À la fin du film de Ford, L’Homme qui tua Liberty Valance, l’un des personnages dit : « Quand la légende est supérieure à la réalité, imprimer la légende. » As-tu été confronté à ce genre de dilemme durant le tournage ?
Ah, c’est pas mal ça ! Pas mal, mais il faut que la légende ait un certain point de vue social. C’est-à-dire, je serais passé de l’autre côté, je me serais trahi et perverti si, par exemple, sur la scène de ralenti j’avais mis une musique glorificatrice avec un des samples de trompette. Elle est au ralenti (alors qu’ils tirent deux cents balles et qu’il n’y a pas de mort) parce qu’elle est montée en alterné avec la scène où le petit meurt (où le flic tire une seule balle et il y a un mort). C’est donc pour donner du poids à cette scène. Et si là je n’avais pas mis une musique froide et mélancolique qui revient en boucle, je serais passé de l’autre côté. Donc écrire la légende dans la mesure où ça sert ton point de vue, oui, parce que c’est une fiction. D’après des faits réels mais comme peuvent l’être Henry, portrait d’un tueur en série ou, dans une moindre mesure, Taxi Driver ou Carlito’s Way.
À l’instar de Tavernier avec L627, ferais-tu un film du point de vue des flics ?
Du point de vue des oppresseurs ? Non ! Je pourrais tourner des flics dans un commissariat mais pas avec leur point de vue. C’est hors de question. Comme disait Eisenstein, il y a deux genres de cinéma : celui des oppresseurs et celui des opprimés. Maintenant, je pourrais filmer des flics avec mon point de vue opprimé dans un commissariat, mais pas comme L627, qui dit ni plus ni moins que la police ferait bien son travail si elle avait plus d’argent. Ça veut dire quoi faire bien son travail, plus de pression dans les quartiers. Je peux pas filmer ça.

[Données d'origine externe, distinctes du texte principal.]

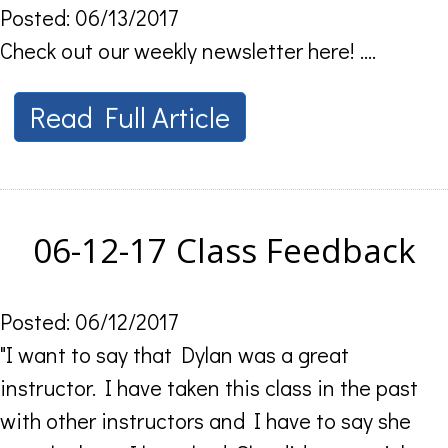
Posted: 06/13/2017
Check out our weekly newsletter here! ....
Read Full Article
06-12-17 Class Feedback
Posted: 06/12/2017
"I want to say that Dylan was a great
instructor. I have taken this class in the past
with other instructors and I have to say she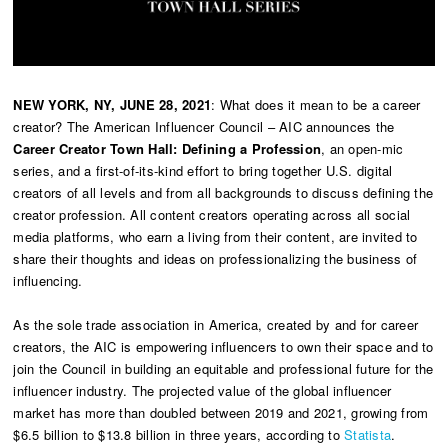
NEW YORK, NY, JUNE 28, 2021
: What does it mean to be a career
creator? The American Influencer Council – AIC announces the
Career Creator Town Hall: Defining a Profession
, an open-mic
series, and a first-of-its-kind effort to bring together U.S. digital
creators of all levels and from all backgrounds to discuss defining the
creator profession. All content creators operating across all social
media platforms, who earn a living from their content, are invited to
share their thoughts and ideas on professionalizing the business of
influencing.
As the sole trade association in America, created by and for career
creators, the AIC is empowering influencers to own their space and to
join the Council in building an equitable and professional future for the
influencer industry. The projected value of the global influencer
market has more than doubled between 2019 and 2021, growing from
$6.5 billion to $13.8 billion in three years, according to
Statista
.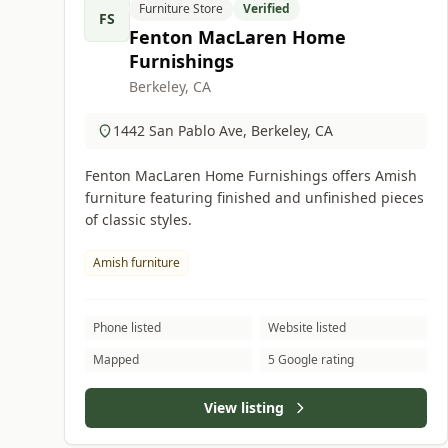
Furniture Store
Verified
FS
Fenton MacLaren Home
Furnishings
Berkeley, CA
1442 San Pablo Ave, Berkeley, CA
Fenton MacLaren Home Furnishings offers Amish
furniture featuring finished and unfinished pieces
of classic styles.
Amish furniture
Phone listed
Website listed
Mapped
5 Google rating
View listing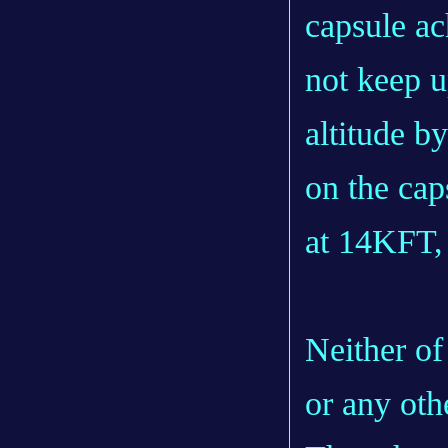
capsule a
not keep u
altitude by
on the cap
at 14KFT,
Neither of
or any oth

Est-ce que tu te sens profondément cinéaste ou est-ce simplement un moyen parmi d’autres (la musique, l’écriture…) d’arriver à tes fins ?
Peu importe le vecteur si l’on sait à qui il s’adresse. Ce qui compte c’est le fond. Je me sens plus de points communs avec certains groupes de rap qu’avec certains réalisateurs sous prétexte qu’on filme avec la même caméra et la même pellicule. T’arrives pas par hasard au cinéma, surtout quand tu viens des quartiers c’est quinze ans de travail. Je pense que la fin ne peut-être que collective alors que ce système t’impose un destin individuel. Pour ma fin personnelle, c’est le cinéma qui me mettra sur les rails, si je veux avoir assez d’argent pour payer un appart’ à ma mère ou simplement avoir des enfants. Mais je ne souhaite pas que ça dans l’absolu. Ce n’est pas le cinéma qui va libérer le Monde, il ne peut que me libérer moi.